Thanks again. So, if it’s all yes, then in practice Gossip is also trying to connect to broken relays, right?
What sort of timeout settings and retry logic does Gossip currently use? nostr:nprofile1qqsyvrp9u6p0mfur9dfdru3d853tx9mdjuhkphxuxgfwmryja7zsvhqpz9mhxue69uhkummnw3ezuamfdejj7qgswaehxw309ahx7um5wghx6mmd9uq3wamnwvaz7tmkd96x7u3wdehhxarjxyhxxmmd9ukfdvuv also mentioned that broken relays aren’t as much of a problem in Amethyst as they are in Haven. I get the feeling that each of us may be handling this differently.
Haven tests relays during startup. It also uses a Penalty Box: if a relay fails to connect, it retries after 30 seconds, and then exponential backoff kicks in. Out of curiosity I put a counter on it, and with my current implementation this meant ~110k failed connection attempts in the first 24 hours after restarting the relay (though as exponential backoff kicks in the number of connections reduce substantially). Of course that I could make the "broken relay detection" converge faster by tweaking exponential backoff, but this also means that the next time that one of the popular arrays go offline Haven will quickly give up on them.

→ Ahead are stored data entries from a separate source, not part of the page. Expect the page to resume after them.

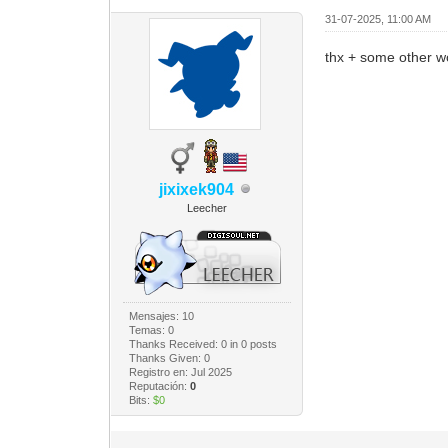
31-07-2025, 11:00 AM
thx + some other wo
jixixek904
Leecher
Mensajes: 10
Temas: 0
Thanks Received:
0
in 0 posts
Thanks Given: 0
Registro en: Jul 2025
Reputación:
0
Bits:
$0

This is where a good blacklist could be useful. You can do this without fully trusting the list as well. I.e., if I can use Nosotros list above, still try to connect to all relays during initialisation, but if the connection fails and the relay is in the "black list", then I set a much higher time until reconnect for the exponential backoff algorithm (e.g. 1 hour or even 24 hours). So if the list is wrong or one of the dead relays gets "ressurected" Haven will eventually connect to it, but it makes the whole process much cheaper.